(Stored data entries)
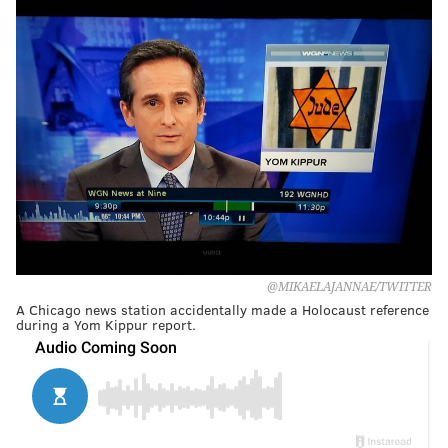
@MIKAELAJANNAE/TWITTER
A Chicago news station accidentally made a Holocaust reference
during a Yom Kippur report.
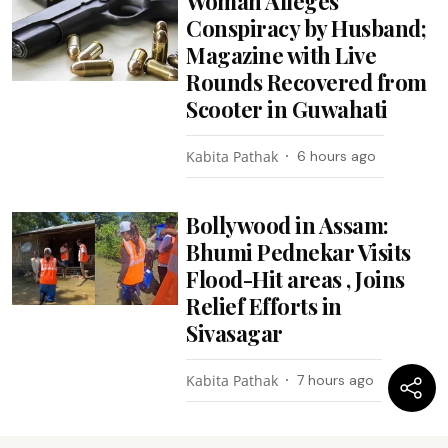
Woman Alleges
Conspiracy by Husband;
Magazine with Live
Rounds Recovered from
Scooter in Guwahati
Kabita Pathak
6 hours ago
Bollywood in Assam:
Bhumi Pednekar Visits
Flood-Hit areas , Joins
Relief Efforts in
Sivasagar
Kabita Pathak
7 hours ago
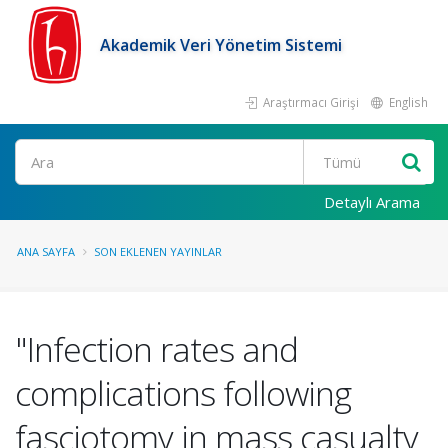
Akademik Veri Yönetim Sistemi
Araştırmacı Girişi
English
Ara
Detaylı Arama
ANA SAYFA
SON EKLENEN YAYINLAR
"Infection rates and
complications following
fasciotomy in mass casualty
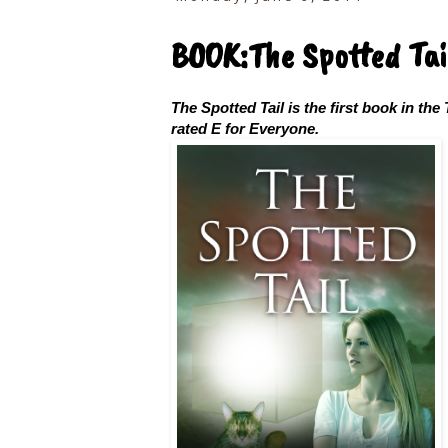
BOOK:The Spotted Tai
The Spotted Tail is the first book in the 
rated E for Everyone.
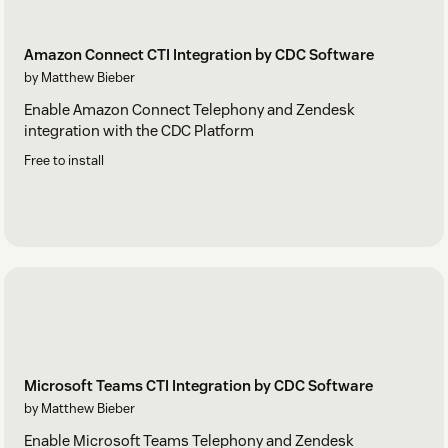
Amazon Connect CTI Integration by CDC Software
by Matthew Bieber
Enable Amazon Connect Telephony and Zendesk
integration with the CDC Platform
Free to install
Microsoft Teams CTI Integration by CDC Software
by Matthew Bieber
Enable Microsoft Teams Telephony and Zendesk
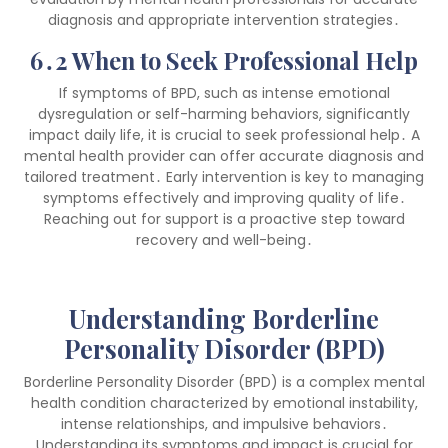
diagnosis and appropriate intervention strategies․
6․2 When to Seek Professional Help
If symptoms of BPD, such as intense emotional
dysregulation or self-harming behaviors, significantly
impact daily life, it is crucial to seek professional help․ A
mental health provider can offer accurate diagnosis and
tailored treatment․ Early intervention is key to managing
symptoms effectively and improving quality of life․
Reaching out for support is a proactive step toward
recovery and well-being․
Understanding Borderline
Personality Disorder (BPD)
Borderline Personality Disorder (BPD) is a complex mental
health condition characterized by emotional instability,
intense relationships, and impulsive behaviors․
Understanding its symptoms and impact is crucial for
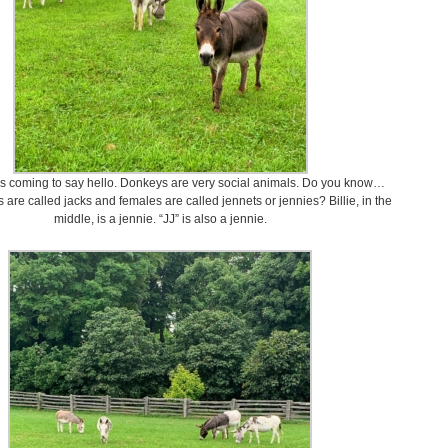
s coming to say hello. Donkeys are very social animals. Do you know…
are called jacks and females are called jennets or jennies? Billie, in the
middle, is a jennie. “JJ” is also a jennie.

What you have to do: The answer must consist solely of the lines from the first line of the records through the line containing "Enable Amazon Connect Telephony and Zendesk", reproduced exactly and without the pictures.

Solution to this exercise:
@MIKAELAJANNAE/TWITTER
A Chicago news station accidentally made a Holocaust reference
during a Yom Kippur report.
Woman Alleges
Conspiracy by Husband;
Magazine with Live
Rounds Recovered from
Scooter in Guwahati
Kabita Pathak
6 hours ago
Bollywood in Assam:
Bhumi Pednekar Visits
Flood-Hit areas , Joins
Relief Efforts in
Sivasagar
Kabita Pathak
7 hours ago
Akademik Veri Yönetim Sistemi
Araştırmacı Girişi
English
Ara
Detaylı Arama
ANA SAYFA
SON EKLENEN YAYINLAR
"Infection rates and
complications following
fasciotomy in mass casualty
BOOK:The Spotted Tai
The Spotted Tail is the first book in the 
rated E for Everyone.
Amazon Connect CTI Integration by CDC Software
by Matthew Bieber
Enable Amazon Connect Telephony and Zendesk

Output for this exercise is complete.